### [Work instructions]
From the records below, please repeat exactly the line that has "10. mars 2026", the line that has "Ingen arrangementer", and every line between them, and nothing else.

#####

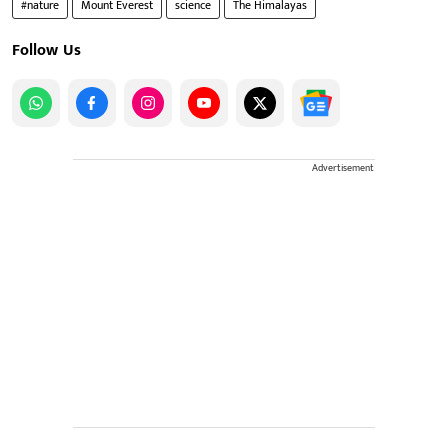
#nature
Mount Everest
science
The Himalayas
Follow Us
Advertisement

#####

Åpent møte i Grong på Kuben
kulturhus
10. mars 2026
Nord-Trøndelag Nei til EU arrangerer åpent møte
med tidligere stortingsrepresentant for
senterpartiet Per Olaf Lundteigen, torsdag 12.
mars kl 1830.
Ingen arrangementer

#####

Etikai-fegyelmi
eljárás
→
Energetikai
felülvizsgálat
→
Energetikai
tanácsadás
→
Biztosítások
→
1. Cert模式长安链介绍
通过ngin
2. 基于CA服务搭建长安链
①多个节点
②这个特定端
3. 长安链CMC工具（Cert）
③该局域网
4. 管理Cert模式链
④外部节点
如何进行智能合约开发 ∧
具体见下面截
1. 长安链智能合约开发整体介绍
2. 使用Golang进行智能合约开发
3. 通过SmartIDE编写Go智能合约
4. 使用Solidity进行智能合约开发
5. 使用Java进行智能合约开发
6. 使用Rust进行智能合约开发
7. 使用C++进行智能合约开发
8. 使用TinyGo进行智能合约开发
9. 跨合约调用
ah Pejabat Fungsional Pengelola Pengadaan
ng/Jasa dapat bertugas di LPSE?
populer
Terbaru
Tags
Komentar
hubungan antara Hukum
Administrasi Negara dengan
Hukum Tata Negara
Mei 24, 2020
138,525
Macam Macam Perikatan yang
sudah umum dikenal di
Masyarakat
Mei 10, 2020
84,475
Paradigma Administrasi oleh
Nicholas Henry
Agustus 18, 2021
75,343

#####

### [Answer space]
10. mars 2026
Nord-Trøndelag Nei til EU arrangerer åpent møte
med tidligere stortingsrepresentant for
senterpartiet Per Olaf Lundteigen, torsdag 12.
mars kl 1830.
Ingen arrangementer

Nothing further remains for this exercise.